Angler mit Respekt vorm Fisch gehen nicht angeln.
Essen kein Fisch.
Betreiben C&R.

Davon mal ab. Um den Fisch zu töten hätte er ihn auch lebendig durch den Dreck ziehen müssen.
Das ist dann respektvoll?


----------



## Angler9999 (31. August 2016)

*AW: Ein dickes Lob für Matze Koch und "Fisch und Fang"*

@tibulski
Ich bin immer mehr erschrocken was du da schreibst.
Ich hatte ja noch ein Einsehen, da du in deiner Position unter Wölfen es nicht ganz einfach hast..... aber... das raubt mir die Worte.


----------



## Thomas9904 (31. August 2016)

*AW: Ein dickes Lob für Matze Koch und "Fisch und Fang"*

"Unter Wölfen"?
Die jagen selber und tun aktiv was für ihre Ernährung...

"Unter Geiern", die nur absammeln, was andere jagten und erarbeiten, dürfte es eher treffen.......

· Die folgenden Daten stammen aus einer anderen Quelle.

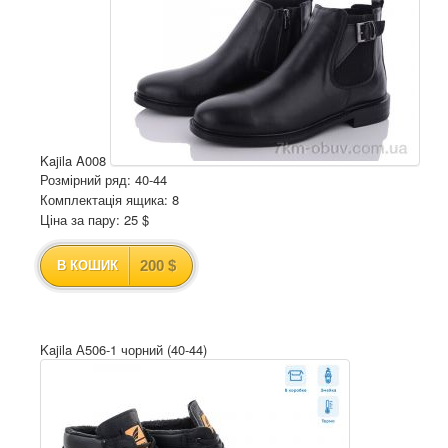
Kajila A008
Розмірний ряд: 40-44
Комплектація ящика: 8
Ціна за пару: 25 $
200 $
В КОШИК
Kajila А506-1 чорний (40-44)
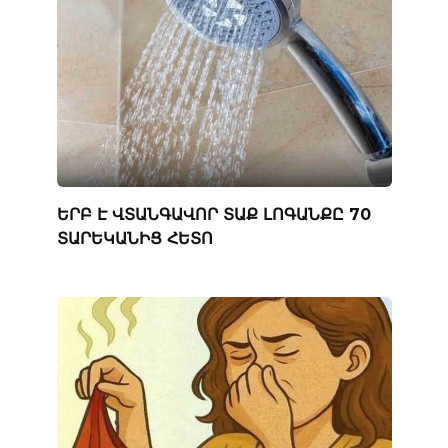
ԵՐԲ Է ՎՏԱՆԳԱՎՈՐ ՏԱՔ ԼՈԳԱՆՔԸ 70
ՏԱՐԵԿԱՆԻՑ ՀԵՏՈ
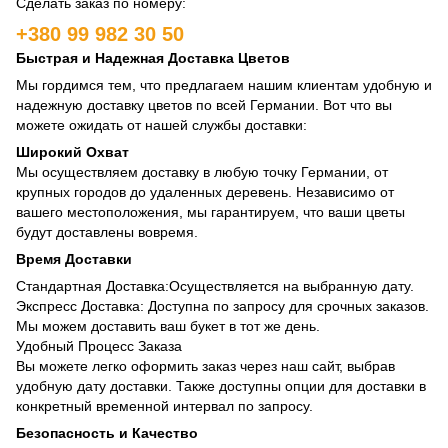
Сделать заказ по номеру:
+380 99 982 30 50
Быстрая и Надежная Доставка Цветов
Мы гордимся тем, что предлагаем нашим клиентам удобную и
надежную доставку цветов по всей Германии. Вот что вы
можете ожидать от нашей службы доставки:
Широкий Охват
Мы осуществляем доставку в любую точку Германии, от
крупных городов до удаленных деревень. Независимо от
вашего местоположения, мы гарантируем, что ваши цветы
будут доставлены вовремя.
Время Доставки
Стандартная Доставка:Осуществляется на выбранную дату.
Экспресс Доставка: Доступна по запросу для срочных заказов.
Мы можем доставить ваш букет в тот же день.
Удобный Процесс Заказа
Вы можете легко оформить заказ через наш сайт, выбрав
удобную дату доставки. Также доступны опции для доставки в
конкретный временной интервал по запросу.
Безопасность и Качество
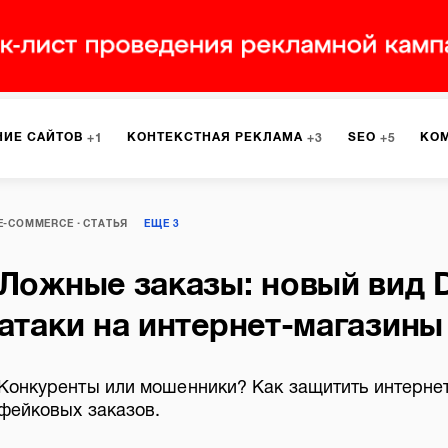
НИЕ САЙТОВ
КОНТЕКСТНАЯ РЕКЛАМА
SEO
КО
1
3
5
МАРКЕТИНГ
ПРОГРАММИРОВАНИЕ
ИСПОЛЬЗОВАНИЕ
8
1
E-COMMERCE
СТАТЬЯ
ЕЩЕ
3
Ложные заказы: новый вид
А
ЮЗАБИЛИТИ
ИНТРАНЕТ
МОНИТОРИНГ
МЕНЕДЖМЕ
атаки на интернет-магазины
Конкуренты или мошенники? Как защитить интернет
фейковых заказов.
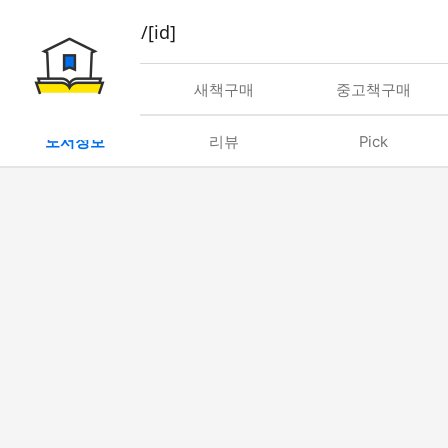
book/rent/[id]
대여
새책구매
중고책구매
도서정보
리뷰
Pick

zensiertzensiertzensiertzensiertzensiert.............................................................................................................


----------



## Victor Laszlo (31. August 2016)

*AW: Ein dickes Lob für Matze Koch und "Fisch und Fang"*



Sharpo schrieb:


> Davon mal ab. Um den Fisch zu töten hätte er ihn auch lebendig durch den Dreck ziehen müssen.
> Das ist dann respektvoll?



Eine wirklich relevante Frage!
Wenn ein Angler einen Fisch gehakt hat der für ihn nicht verwertbar ist, dann entscheidet er sich zu einem bestimmten Zeitpunkt dafür diesen zurückzusetzen. Das kann wenn dieser günstig gehakt ist schon im Wasser geschehen, wenn zB ein Griff den Kunstköder löst.
Wenn aber der Köder etwas tiefer sitzt kann es nötig sein den Fisch in eine passende Position (an Land) zu bringen  und gegebenenfalls eine Maulsperre einzusetzen um den Haken zu lösen.
Eine 2 Meter Abhakmatte hat man nicht immer dabei, da bleiben dem Fänger nicht allzuviele Alternativen.
Ist der Fisch dann aber vom Haken befreit ist der Umstand das dieser "im Dreck lag" noch lange kein Grund diesen dann trotz fehlender Verwertungsabsicht zu töten.
Die Entscheidung darüber ob eine das Leben des Fisches gefährdende gesundheitliche Beeinträchtigung des Fisches dem Zurücksetzen entgegensteht trifft hier allein der Fänger.


----------



## Thomas9904 (31. August 2016)

*AW: Ein dickes Lob für Matze Koch und "Fisch und Fang"*

Das alles ist hier Offtopic!!!

Hier gehts nicht ums behandeln des Fisches, sondern um das Editorial von Matze Koch, in welchem er das anglerfeindliche Verhalten des GF Hanfland vom LFV-Bayern kommentiert, der in seinem Interview eben REIN GAR NICHTS ZUR  Behandlung des Fisches sagte!!


----------



## Sharpo (31. August 2016)

*AW: Ein dickes Lob für Matze Koch und "Fisch und Fang"*



Victor Laszlo schrieb:


> Eine wirklich relevante Frage!
> Wenn ein Angler einen Fisch gehakt hat der für ihn nicht verwertbar ist, dann entscheidet er sich zu einem bestimmten Zeitpunkt dafür diesen zurückzusetzen. Das kann wenn dieser günstig gehakt ist schon im Wasser geschehen, wenn zB ein Griff den Kunstköder löst.
> Wenn aber der Köder etwas tiefer sitzt kann es nötig sein den Fisch in eine passende Position (an Land) zu bringen  und gegebenenfalls eine Maulsperre einzusetzen um den Haken zu lösen.
> Eine 2 Meter Abhakmatte hat man nicht immer dabei, da bleiben dem Fänger nicht allzuviele Alternativen.
> ...



Und daran ändert auch nicht mal ein "schnelles" Foto vom Fisch mit Fänger.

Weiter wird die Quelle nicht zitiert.